Campus sexual assault panel mulls transcript notation law

Oct 14, 2019 by

Advocates in Virginia say a law that requires colleges to disclose on transcripts when students are disciplined for sexual misconduct has discouraged some survivors from coming forward.

Advocates from Virginia gave a legislative panel in Vermont mixed reviews of a law passed in that state requiring colleges to disclose on transcripts when students are disciplined for sexual misconduct.

Jonathan Iglesias, the public policy director for the Virginia Sexual and Domestic Violence Action Alliance, said the group had concerns the practice did little to deter misbehavior and in some cases discouraged students from coming forward.
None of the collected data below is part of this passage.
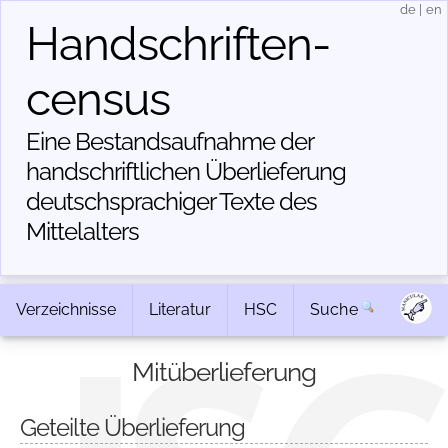
de
|
en
Handschriften­
census
Eine Bestandsaufnahme der
handschriftlichen Über­lieferung
deutschsprachiger Texte des
Mittelalters
Verzeichnisse
Literatur
HSC
Suche
Mitüberlieferung
Geteilte Überlieferung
“Lots of things that we typically hear … is ‘I don’t want to ruin his life,’” Iglesias said.

Iglesias acknowledged the Alliance had not collected systematic data about the law’s consequences. But he was emphatic the group had heard from on-campus advocates that the law had in certain cases dissuaded survivors from going forward with their complaints.

Lawmakers created the task force to explore the topic of campus sexual assault last session after a University of Vermont student led a campaign to get a transcript notation law on the books in Vermont. The UVM student, Sydney Ovitt, a survivor of sexual assault, sits on the panel. She urged members on Wednesday not to dismiss the idea of a transcription notation law outright, but to consider using feedback from other states to create a better version of the mandate. The panel is set to next hear from officials in New York, which has also passed a similar law.
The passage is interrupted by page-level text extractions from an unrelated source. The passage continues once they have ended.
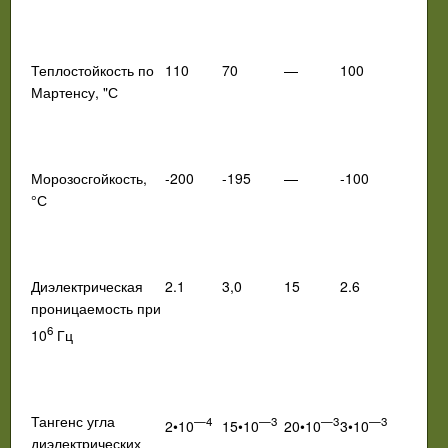
Теплостойкость
по
110
70
—
100
Мартенсу, "С
Морозосгойкость,
-200
-195
—
-100
°С
Диэлектрическая
2.1
3,0
15
2.6
проницае
мость при
6
10
Гц
Тангенс угла
—4
—3
—3
—3
2•10
15•10
20•10
3•10
диэлектриче
ских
Transcript notation laws are a fraught subject being debated in state legislatures across the country. Many, including several professional organizations representing higher education administrators, support the measures on the grounds that they keep repeat offenders from quietly transferring schools when they come under investigation. But civil rights advocates – and even some sexual-violence advocates – say transcript notations can be overly punitive and discourage reporting.

The task force’s work comes as the regulatory framework surrounding campus sexual assault at the federal level is undergoing significant change.

U.S. Secretary of Education Betsy DeVos has proposed sweeping new rules under Title IX, the 1972 law prohibiting gender-based discrimination in educational programs that receive federal funding. The department had earlier rescinded Obama-era Title IX guidance, arguing it was unfair to the accused.

The new rules would restrict the definition of sexual harassment, attempt to place the rights of the accused on par with their accuser, and do away with the so-called “single-investigator model,” where the same person is the Title IX coordinator, investigator, and decision-maker on cases.